In 1935 he was asked to head a seminary training pastors for the illegal Confessing Church, established in opposition to the pro-Nazi state church. He thrived in these unusual circumstances, writing two of the books that have made his name. Life Together (1938; English 1954) reflects on the life of his seminary, and The Cost of Discipleship (1937; English 1959) argues that “cheap grace is the mortal enemy of our Church. Our struggle today is for costly grace.”
In 1936 the Gestapo began to move against him. It withdrew his teaching licence, forbade him from speaking in public or publishing, banned him from visiting Berlin and closed his seminary. In 1939 Bonhoeffer accepted an invitation to lecture in the US but realised he could not live out the war in America. He returned to Germany on the eve of war and agreed, on the urging of his brother-in-law — the senior legal officer in German military intelligence — to join the anti-Nazi conspiracy.
In the early years of the war Bonhoeffer worked as a double agent. Ostensibly working for military intelligence, he used his church contacts to sound out responses to a possible coup. His texts, published posthumously as Ethics (1949; English 1955), debate with breathtaking originality how Christians might conform themselves to Jesus Christ in a postwar, non-religious age.

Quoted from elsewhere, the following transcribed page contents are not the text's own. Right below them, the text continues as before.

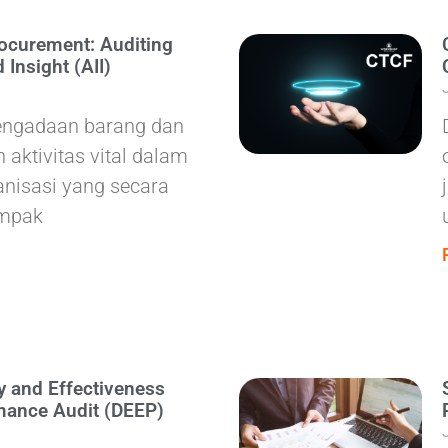
ocurement: Auditing
d Insight (AII)
engadaan barang dan
 aktivitas vital dalam
anisasi yang secara
ampak
cy and Effectiveness
mance Audit (DEEP)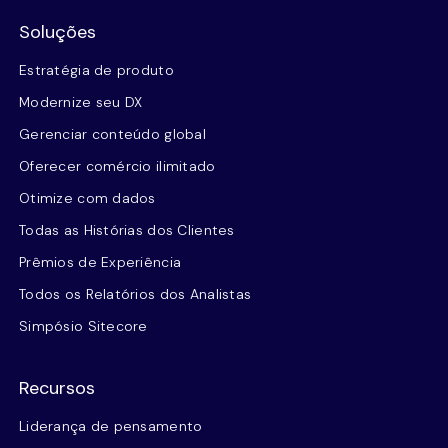
Soluções
Estratégia de produto
Modernize seu DX
Gerenciar conteúdo global
Oferecer comércio ilimitado
Otimize com dados
Todas as Histórias dos Clientes
Prêmios de Experiência
Todos os Relatórios dos Analistas
Simpósio Sitecore
Recursos
Liderança de pensamento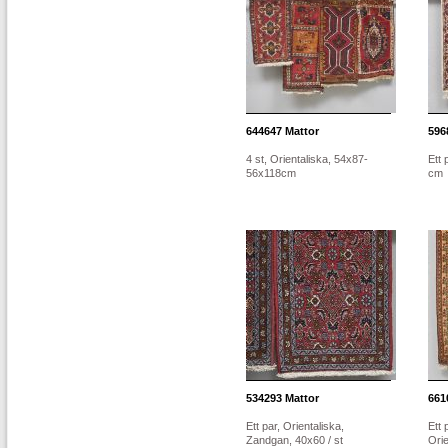
644647
Mattor
596
4 st, Orientaliska, 54x87-
Ett 
56x118cm
cm
534293
Mattor
661
Ett par, Orientaliska,
Ett 
Zandgan, 40x60 / st
Orie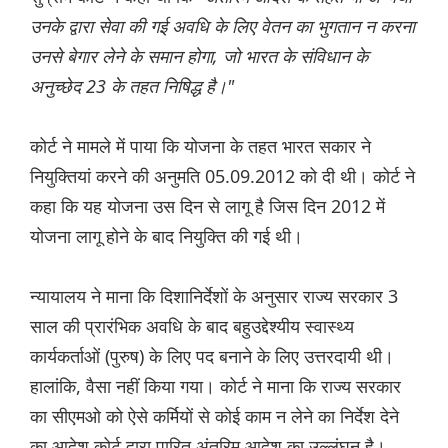
उनके द्वारा सेवा की गई अवधि के लिए वेतन का भुगतान न करना
उनसे बेगार लेने के समान होगा, जो भारत के संविधान के
अनुच्छेद 23 के तहत निषिद्ध है।"
कोर्ट ने मामले में पाया कि योजना के तहत भारत सकार ने
नियुक्तियां करने की अनुमति 05.09.2012 को दी थी। कोर्ट ने
कहा कि यह योजना उस दिन से लागू है जिस दिन 2012 में
योजना लागू होने के बाद नियुक्ति की गई थी।
न्यायालय ने माना कि दिशानिर्देशों के अनुसार राज्य सरकार 3
साल की प्रारंभिक अवधि के बाद बहुउद्देश्यीय स्वास्थ्य
कार्यकर्ताओं (पुरुष) के लिए पद बनाने के लिए उत्तरदायी थी।
हालांकि, वैसा नहीं किया गया। कोर्ट ने माना कि राज्य सरकार
का सीएमओ को ऐसे कर्मियों से कोई काम न लेने का निर्देश देने
का आदेश कोर्ट द्वारा पारित अंतरिम आदेश का उल्लंघन है।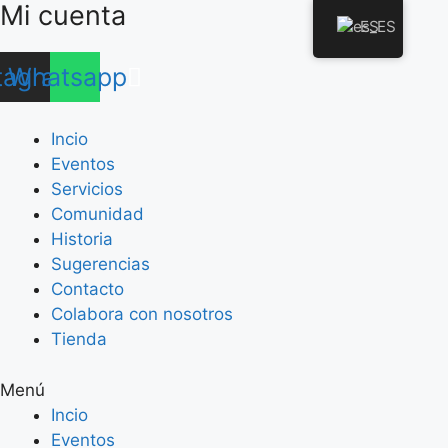
Mi cuenta
Saltar
ES
al
contenido
tagram
Whatsapp
Incio
Eventos
Servicios
Comunidad
Historia
Sugerencias
Contacto
Colabora con nosotros
Tienda
Menú
Incio
Eventos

A message conveyed by Bonhoeffer through Bishop George Bell to the British Foreign Secretary was dismissed by Anthony Eden in a marginal note: “I see no reason whatsoever to encourage this pestilent priest.” In 1943 Bonhoeffer was arrested on minor charges and imprisoned until evidence linked him with the attempt on Hitler’s life in July 1944. He was moved several times, summarily tried, and hanged with his co-conspirators, General Hans Oster and Admiral Wilhelm Canaris, at Flossenbürg concentration camp on April 9, 1945.
Little known during his life, Bonhoeffer’s posthumous publication won huge recognition, placing him in the first rank of 20th-century theologians.

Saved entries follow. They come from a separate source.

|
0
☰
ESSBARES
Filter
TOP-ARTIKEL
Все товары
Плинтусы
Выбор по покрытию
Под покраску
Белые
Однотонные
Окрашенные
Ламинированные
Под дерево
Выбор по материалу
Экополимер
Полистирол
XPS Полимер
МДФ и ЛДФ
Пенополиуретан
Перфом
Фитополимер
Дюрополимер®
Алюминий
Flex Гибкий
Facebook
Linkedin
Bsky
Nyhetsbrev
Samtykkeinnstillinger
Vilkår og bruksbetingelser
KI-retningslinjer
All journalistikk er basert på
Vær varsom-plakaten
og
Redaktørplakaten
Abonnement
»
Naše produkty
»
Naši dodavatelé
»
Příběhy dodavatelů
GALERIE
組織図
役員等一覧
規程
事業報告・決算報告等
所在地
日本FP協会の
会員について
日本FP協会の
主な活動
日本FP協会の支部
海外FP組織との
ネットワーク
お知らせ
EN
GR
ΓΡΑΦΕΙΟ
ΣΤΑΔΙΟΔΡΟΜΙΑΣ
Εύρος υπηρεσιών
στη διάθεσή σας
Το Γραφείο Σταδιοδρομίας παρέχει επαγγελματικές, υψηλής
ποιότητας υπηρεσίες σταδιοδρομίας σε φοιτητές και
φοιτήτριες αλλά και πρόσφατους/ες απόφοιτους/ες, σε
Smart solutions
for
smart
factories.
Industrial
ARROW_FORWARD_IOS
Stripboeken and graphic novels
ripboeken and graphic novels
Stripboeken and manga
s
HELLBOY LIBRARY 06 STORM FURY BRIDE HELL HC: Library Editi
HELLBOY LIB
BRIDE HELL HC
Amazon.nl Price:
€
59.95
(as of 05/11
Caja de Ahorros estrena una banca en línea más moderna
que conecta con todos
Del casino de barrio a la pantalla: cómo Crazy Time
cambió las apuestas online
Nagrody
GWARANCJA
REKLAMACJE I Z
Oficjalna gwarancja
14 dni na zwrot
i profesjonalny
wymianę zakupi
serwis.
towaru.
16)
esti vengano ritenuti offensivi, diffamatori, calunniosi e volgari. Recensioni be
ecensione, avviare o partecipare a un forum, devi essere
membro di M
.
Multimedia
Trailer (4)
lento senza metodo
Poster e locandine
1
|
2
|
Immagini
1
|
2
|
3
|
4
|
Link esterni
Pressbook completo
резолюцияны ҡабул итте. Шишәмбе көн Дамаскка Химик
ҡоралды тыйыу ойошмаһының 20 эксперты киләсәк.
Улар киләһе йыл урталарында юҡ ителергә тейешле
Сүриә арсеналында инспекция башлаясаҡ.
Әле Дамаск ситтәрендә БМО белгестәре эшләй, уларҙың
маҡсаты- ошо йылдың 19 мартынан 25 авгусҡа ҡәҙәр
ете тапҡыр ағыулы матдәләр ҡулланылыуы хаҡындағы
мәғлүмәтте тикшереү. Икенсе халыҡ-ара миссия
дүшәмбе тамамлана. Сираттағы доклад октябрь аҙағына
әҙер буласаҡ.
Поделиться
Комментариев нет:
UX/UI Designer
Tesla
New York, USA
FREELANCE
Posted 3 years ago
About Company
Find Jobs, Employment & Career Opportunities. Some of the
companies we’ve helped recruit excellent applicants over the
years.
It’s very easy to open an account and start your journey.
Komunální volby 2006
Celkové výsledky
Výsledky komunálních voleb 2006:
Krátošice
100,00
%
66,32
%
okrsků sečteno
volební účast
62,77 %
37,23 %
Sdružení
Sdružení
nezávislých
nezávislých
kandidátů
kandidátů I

His decision to join the resistance was not easy. He had been a pacifist since forming a close friendship with a Frenchman in America who, like him, had lost a brother in the First World War. Bonhoeffer had written a book on the Fall; he understood that killing Hitler was murder and that murder was a sin. But he believed that inaction was also sinful. He never renounced pacifism and refused to justify his actions by arguing that the death of one individual might save the lives of many.
Bonhoeffer’s class gave him a sense of duty, and the urbane and humane culture of his family home gave him ground beneath his feet. In this he was no different from the men with whom he was tried, and who died for the same crime without religious convictions.

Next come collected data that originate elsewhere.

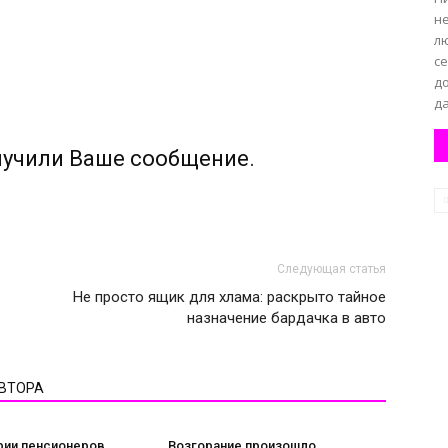
н
л
с
д
да
лучили Ваше сообщение.
Следующая статья
Не просто ящик для хлама: раскрыто тайное
назначение бардачка в авто
АВТОРА
рии пенсионеров
Возгорание произошло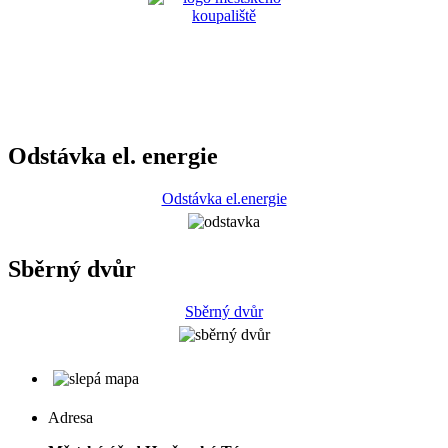
Odstávka el. energie
Odstávka el.energie
Sběrný dvůr
Sběrný dvůr
Adresa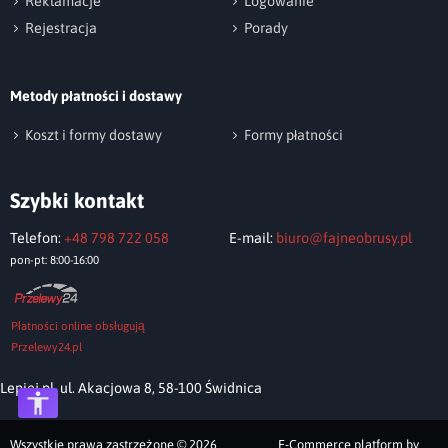
Reklamacje
Logowanie
Rejestracja
Porady
Metody płatności i dostawy
Koszt i formy dostawy
Formy płatności
Szybki kontakt
Telefon:
+48 798 722 058
E-mail:
biuro@fajneobrusy.pl
pon-pt: 8:00-16:00
Płatności online obsługują
Przelewy24.pl
Lepiej.pl, ul. Akacjowa 8, 58-100 Świdnica
Wszystkie prawa zastrzeżone © 2026
E-Commerce platform by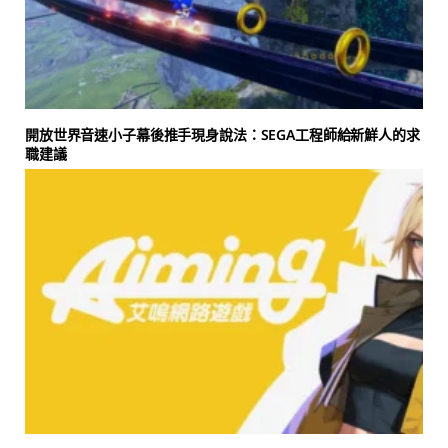
開放世界音速小子幕後推手現身說法：SEGA工程師給新鮮人的求
職建議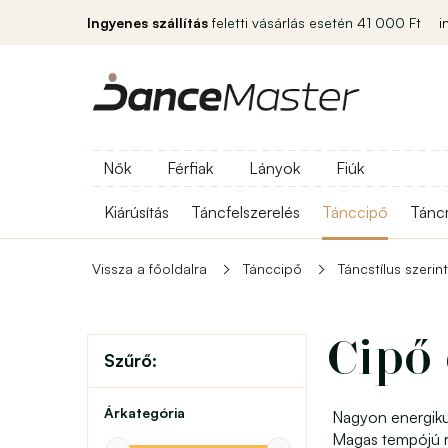
Ingyenes szállítás
feletti vásárlás esetén 41 000 Ft
i
Nők
Férfiak
Lányok
Fiúk
Kiárúsítás
Táncfelszerelés
Tánccipő
Tánc
Vissza a főoldalra
Tánccipő
Táncstílus szerint
Cipő
Szűrő:
Árkategória
Nagyon energikus
Magas tempójú ri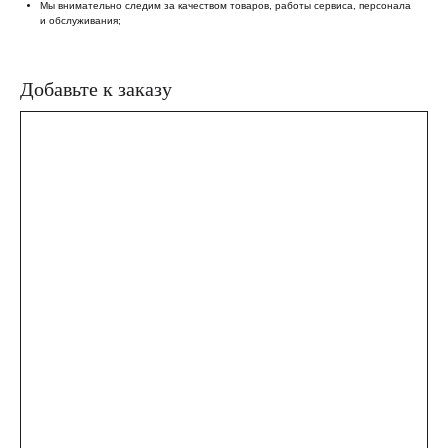
Мы внимательно следим за качеством товаров, работы сервиса, персонала
и обслуживания;
Добавьте к заказу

So what was the difference? What is the role for Christian convictions in politics? In a poem, Christians and Pagans, smuggled by Bonhoeffer from prison, he reaches towards an answer. In need, all people seek mercy and bread, whether Christian or not. And God hangs on the Cross for everyone, irrespective of their belief. The difference? “ . . . tormented by sin, weakness and death, Christians stand by God in his agony.”
Stephen Plant teaches theology in Cambridge and is the author of Bonhoeffer (Continuum, 2005).